The three trading sessions

  • Pre-marketing: Operates from 4:00 a.m. at the open market to 9:30 a.m. EST.
  • Normal market hours: Runs from 9:30 a.m. to 4 p.m.
  • After hours: Starts at 4:00 p.m. and can run until 8:00 p.m. EST, but trading volume tends to slow down considerably around 6:00 p.m.

Risks associated with extended trading

While extensive trading allows investors to act quickly and beat the rest of the market, there are some risks to be aware of.
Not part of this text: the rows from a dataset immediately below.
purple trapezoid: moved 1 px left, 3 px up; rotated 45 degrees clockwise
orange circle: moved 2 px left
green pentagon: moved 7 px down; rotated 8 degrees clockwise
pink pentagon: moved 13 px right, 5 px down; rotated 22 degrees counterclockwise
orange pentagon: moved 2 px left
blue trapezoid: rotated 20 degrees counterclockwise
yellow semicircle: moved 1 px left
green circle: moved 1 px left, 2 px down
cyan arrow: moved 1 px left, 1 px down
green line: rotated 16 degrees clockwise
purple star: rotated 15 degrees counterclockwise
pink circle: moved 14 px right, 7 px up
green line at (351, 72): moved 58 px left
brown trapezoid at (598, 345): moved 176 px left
  • Less liquidity: Extended trading hours have lower trading volume than traditional hours, and some stocks cannot be traded outside of traditional hours at all. This makes it more difficult to execute trades and leads to a decrease in liquidity.
  • Higher volatility: Due to declining trading volume, trading for extended hours is often accompanied by larger spreads or differences between the bid and ask price of a stock. This can make it more difficult for investors to trade at the desired price and can facilitate drastic price movements.
  • Price uncertainty: In the same vein as above, high volatility makes it harder to predict a stock’s price outside of traditional trading hours, and a stock’s price for extended hours does not always closely match its price. during normal trading hours.

Where there is risk, there is room for reward. The main advantage of trading outside of normal hours is that it allows investors to react to news, such as low profits, immediately after their announcement rather than having to wait for a stock exchange to open, when the price dies. ‘a stock may already have fallen considerably.

Financial takeaways

The major US exchanges, the NYSE and the Nasdaq, are open 9:30 a.m. to 4 p.m. on weekdays, but individuals can also trade outside of these hours. Extended trading hours allow investors to act quickly after news that could affect a stock’s price.

Trading beyond normal hours can be risky, as stocks are less liquid and more volatile, but can also be worth it.